『ありがとう』を言いそびれた朝

『ありがとう』を言いそびれた朝

記事
コラム
―奈央さんの小さな気づきの物語―

今朝、いつものように近所のコンビニで、コーヒーを買った。
朝は少しだけ余裕があったはずなのに、心はどこか忙しなくて、目の前のことにちゃんと向き合えていなかった。

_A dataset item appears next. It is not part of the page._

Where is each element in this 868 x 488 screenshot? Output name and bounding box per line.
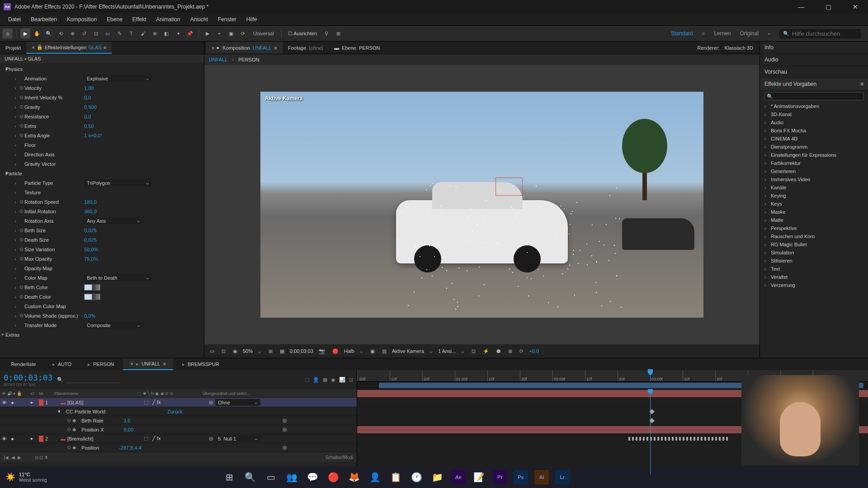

レジで受け取ったコーヒーは、いつもより少しだけ熱く感じた。
そのぬくもりを手のひらに感じながら、店員さんの「ありがとうございました」という声を背にして、私はそのまま店を出てしまった。

……あれ?
私、「ありがとう」って、ちゃんと言ったっけ?

歩きながら思い返してみるけれど、曖昧だ。
たしかに軽く会釈はした。でも、声には出していなかったような気がする。

そんなことで?と自分でも思うけれど、
たった一言を言いそびれたことが、じわじわと胸に残っていた。

そのとき、ふわりと鼻をくすぐる、やさしい香り。
近くの民家の台所から、朝のお味噌汁の匂いが流れてきた。
だしの香り、味噌のやわらかさ、そして少しだけ焼けたお揚げの匂い。

思わず足を止めて、深呼吸する。
ああ、なんて、いい香りなんだろう。
子どもの頃、眠い目をこすりながら食卓に向かった朝を思い出す。

「おはよう」「いただきます」「ありがとう」
そんな言葉たちが、当たり前に行き交っていた時間。

言葉って、ぬくもりなんだなと思う。
誰かの気持ちを、手渡すみたいに、そっと差し出すもの。

今朝、私が言いそびれた「ありがとう」も、
あの味噌汁の香りのように、どこかで誰かの心をあたためるものだったのかもしれない。

だから次は、ちゃんと伝えたい。
たとえ一言でも、あたたかく。

今日のありがとうは、明日へ。
少しだけ遅れて、ちゃんと届けに行こう。